Mad Rock Mad Pad Review
Our Analysis and Test Results
The Mad Pad features 5 inch-thick foam with 3 inches of soft open cell foam sandwiched between two harder 1 inch closed cell foam layers. Mad Rock's foam was very stiff and only softened up a bit through our testing. It was great for cushioning the impact of high falls but low falls didn't feel great and landing on your back or tailbone could be pretty jarring on a new pad.
Aside from its impressively thick padding, the Mad Pad's best feature for protecting falls is a full-length velcro strip that runs along the backside of its hinge. This virtually eliminates the hinge and we struggled to think of scenarios where it would fail. Although it makes the pad too rigid for extremely rocky landings we felt better about not having to worry about injuring an ankle in the pad's hinge.

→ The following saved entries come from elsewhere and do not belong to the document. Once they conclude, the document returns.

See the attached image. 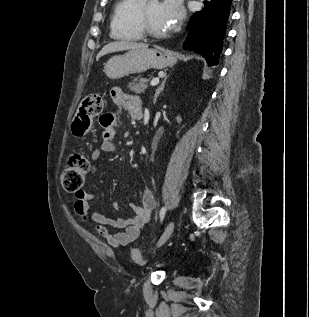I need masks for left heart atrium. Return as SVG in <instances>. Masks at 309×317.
Instances as JSON below:
<instances>
[{
	"mask_svg": "<svg viewBox=\"0 0 309 317\" xmlns=\"http://www.w3.org/2000/svg\"><path fill=\"white\" fill-rule=\"evenodd\" d=\"M161 12L168 28H175L184 17L182 0H164L161 3Z\"/></svg>",
	"mask_w": 309,
	"mask_h": 317,
	"instance_id": "1",
	"label": "left heart atrium"
}]
</instances>
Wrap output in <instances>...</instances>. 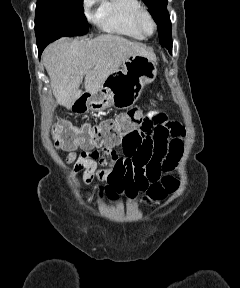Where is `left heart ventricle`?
I'll use <instances>...</instances> for the list:
<instances>
[{
	"label": "left heart ventricle",
	"instance_id": "left-heart-ventricle-1",
	"mask_svg": "<svg viewBox=\"0 0 240 288\" xmlns=\"http://www.w3.org/2000/svg\"><path fill=\"white\" fill-rule=\"evenodd\" d=\"M142 29L145 33H151L153 31V24L148 17H143L141 21Z\"/></svg>",
	"mask_w": 240,
	"mask_h": 288
}]
</instances>
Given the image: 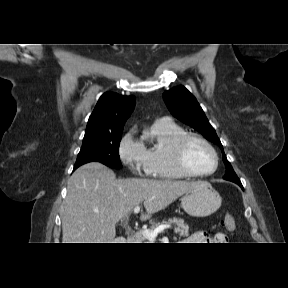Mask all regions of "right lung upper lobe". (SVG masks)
<instances>
[{
    "label": "right lung upper lobe",
    "mask_w": 288,
    "mask_h": 288,
    "mask_svg": "<svg viewBox=\"0 0 288 288\" xmlns=\"http://www.w3.org/2000/svg\"><path fill=\"white\" fill-rule=\"evenodd\" d=\"M134 106V96L104 93L89 117L83 141L123 131L124 124Z\"/></svg>",
    "instance_id": "cb5924a9"
}]
</instances>
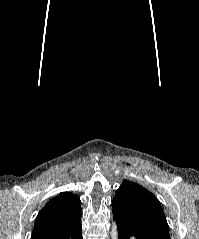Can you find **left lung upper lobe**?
<instances>
[{
	"label": "left lung upper lobe",
	"instance_id": "1",
	"mask_svg": "<svg viewBox=\"0 0 199 239\" xmlns=\"http://www.w3.org/2000/svg\"><path fill=\"white\" fill-rule=\"evenodd\" d=\"M113 214L151 239H170L158 199L141 185L124 180L112 201Z\"/></svg>",
	"mask_w": 199,
	"mask_h": 239
}]
</instances>
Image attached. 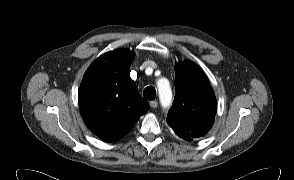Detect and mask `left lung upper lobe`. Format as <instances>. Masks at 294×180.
Wrapping results in <instances>:
<instances>
[{"mask_svg": "<svg viewBox=\"0 0 294 180\" xmlns=\"http://www.w3.org/2000/svg\"><path fill=\"white\" fill-rule=\"evenodd\" d=\"M176 95L167 115L168 125L185 140L204 136L212 127L216 98L203 71L193 62H179L175 69Z\"/></svg>", "mask_w": 294, "mask_h": 180, "instance_id": "obj_1", "label": "left lung upper lobe"}]
</instances>
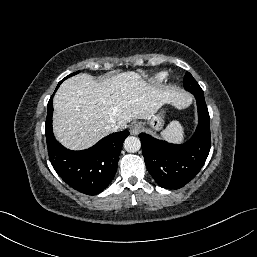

With five inches of firm foam, the Mad Pad is among the stiffest pads we tested. When you put it over a sharp rock it is almost impossible to feel it whether it is a big or small fall. It will soften over time, but not much compared to other pads we tested.
The Mad Pad's 5-inch thick foam softened up a bit over time but not as much as we initially expected. Because of how hard the foam is in a new pad, this aging makes the pad more versatile under shorter falls. We found the Mad Rock foam to last longer than that of most other pads.
With no closure flaps the Mad Pad is not great for carrying gear but still can accommodate the basic items that most boulderers carry. Smaller items tended to fall through the pad in our testing but we never had issues with loading shoes, chalk bags, and jackets in the Mad Pad.
The Mad Pad was one of the simplest pads we tested and has some useful features. Our favorite is that it can be converted into a couch with two straps that connect opposing corners. This is great for hanging out around camp and between bouldering sessions.
One of the cool features not found on many other pads is the Velcro attachments on the sides that let you link multiple Mad Rock pads (except for the R3) into one giant pad. If money is tight or you just want a more flexible pad configuration, this is a great way to go.
The Mad Pad stands out because of how much foam you get for the price, and that it was one of the least expensive pads that we reviewed. With few frills and impressively durable foam, this is a great option for climbers who are looking to save money without compromising functionality. Although you won't be able to carry tons of gear in it, the Mad Pad does a good job of performing its primary function of padding falls.
For those on a budget, the Mad Pad provides excellent functionality. It's a great pad for a variety of users because of its medium size, thick foam, and low cost. For climbers getting their first pad, it's an affordable entry-level model, and for those supplementing a collection of pads, it will help to cover more ground under your project.